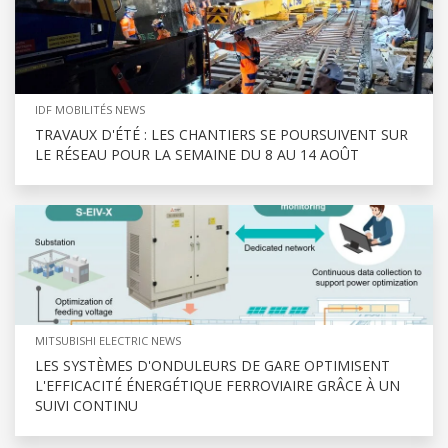
IDF MOBILITÉS NEWS
TRAVAUX D'ÉTÉ : LES CHANTIERS SE POURSUIVENT SUR
LE RÉSEAU POUR LA SEMAINE DU 8 AU 14 AOÛT
MITSUBISHI ELECTRIC NEWS
LES SYSTÈMES D'ONDULEURS DE GARE OPTIMISENT
L'EFFICACITÉ ÉNERGÉTIQUE FERROVIAIRE GRÂCE À UN
SUIVI CONTINU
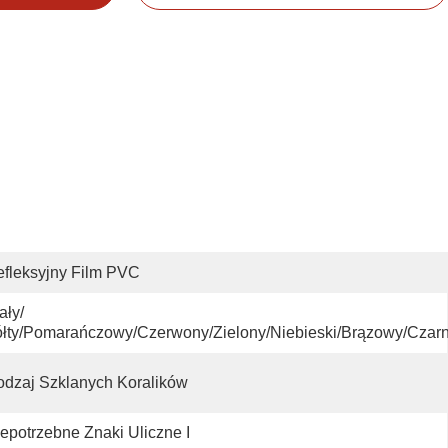
fleksyjny Film PVC
ały/
łty/pomarańczowy/czerwony/zielony/niebieski/brązowy/czar
dzaj Szklanych Koralików
epotrzebne Znaki Uliczne I 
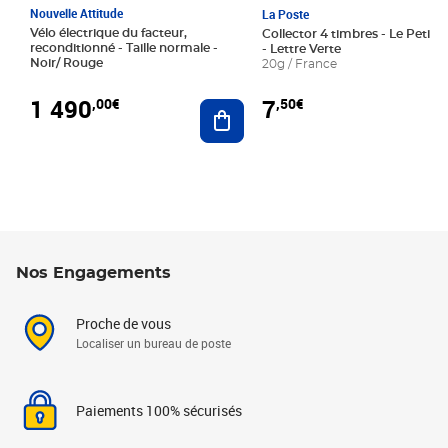
Nouvelle Attitude
La Poste
Vélo électrique du facteur,
Collector 4 timbres - Le Petit P
reconditionné - Taille normale -
- Lettre Verte
Noir/ Rouge
20g / France
1 490
7
,00€
,50€
Ajouter au panier
Nos Engagements
Proche de vous
Localiser un bureau de poste
Paiements 100% sécurisés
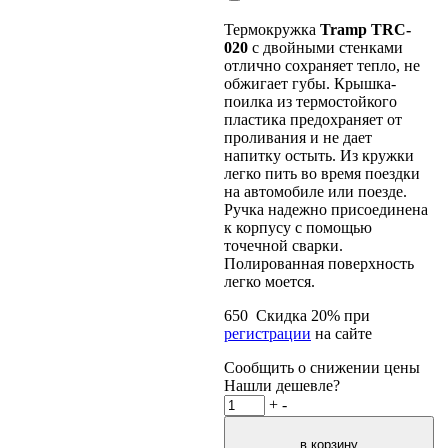
Термокружка
Tramp TRC-
020
с двойными стенками
отлично сохраняет тепло, не
обжигает губы. Крышка-
поилка из термостойкого
пластика предохраняет от
проливания и не дает
напитку остыть. Из кружки
легко пить во время поездки
на автомобиле или поезде.
Ручка надежно присоединена
к корпусу с помощью
точечной сварки.
Полированная поверхность
легко моется.
650
Скидка
20
% при
регистрации
на сайте
Сообщить о снижении цены
Нашли дешевле?
+
-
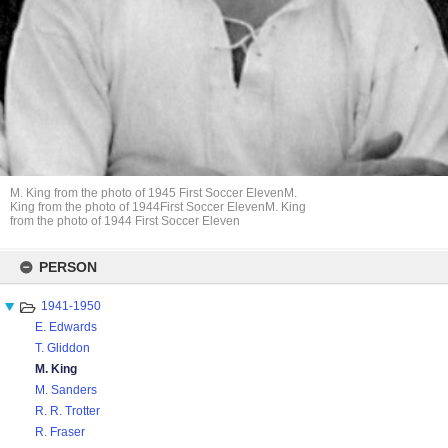
M. King from the photo of 1945 First Soccer ElevenM.
King from the photo of 1944First Soccer ElevenM. King
from the photo of 1944 First Soccer Eleven
Skip
to
PERSON
content
1941-1950
E. Edwards
T. Gliddon
M. King
M. Sanders
R. R. Trotter
R. Fraser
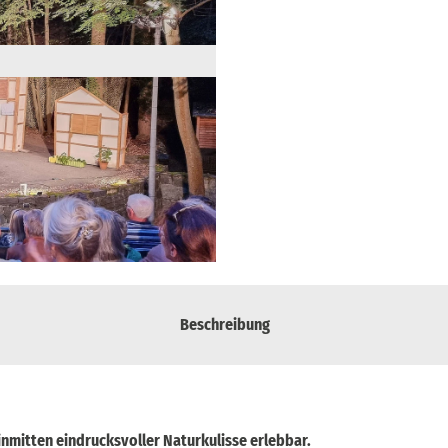
Beschreibung
inmitten eindrucksvoller Naturkulisse erlebbar.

————

◆ YOUR GOAL: Would you transcribe all of the data exactly, omitting any pictures?

◆ TASK RESPONSE:
IDF MOBILITÉS NEWS
TRAVAUX D'ÉTÉ : LES CHANTIERS SE POURSUIVENT SUR
LE RÉSEAU POUR LA SEMAINE DU 8 AU 14 AOÛT
MITSUBISHI ELECTRIC NEWS
LES SYSTÈMES D'ONDULEURS DE GARE OPTIMISENT
L'EFFICACITÉ ÉNERGÉTIQUE FERROVIAIRE GRÂCE À UN
SUIVI CONTINU
fleksyjny Film PVC
ały/
łty/pomarańczowy/czerwony/zielony/niebieski/brązowy/czar
dzaj Szklanych Koralików
epotrzebne Znaki Uliczne I 
Nouvelle Attitude
La Poste
Vélo électrique du facteur,
Collector 4 timbres - Le Petit P
reconditionné - Taille normale -
- Lettre Verte
Noir/ Rouge
20g / France
1 490
7
,00€
,50€
Ajouter au panier
Nos Engagements
Proche de vous
Localiser un bureau de poste
Paiements 100% sécurisés
Термокружка
Tramp TRC-
020
с двойными стенками
отлично сохраняет тепло, не
обжигает губы. Крышка-
поилка из термостойкого
пластика предохраняет от
проливания и не дает
напитку остыть. Из кружки
легко пить во время поездки
на автомобиле или поезде.
Ручка надежно присоединена
к корпусу с помощью
точечной сварки.
Полированная поверхность
легко моется.
650
Скидка
20
% при
регистрации
на сайте
Сообщить о снижении цены
Нашли дешевле?
+
-
M. King from the photo of 1945 First Soccer ElevenM.
King from the photo of 1944First Soccer ElevenM. King
from the photo of 1944 First Soccer Eleven
Skip
to
PERSON
content
1941-1950
E. Edwards
T. Gliddon
M. King
M. Sanders
R. R. Trotter
R. Fraser
Beschreibung
inmitten eindrucksvoller Naturkulisse erlebbar.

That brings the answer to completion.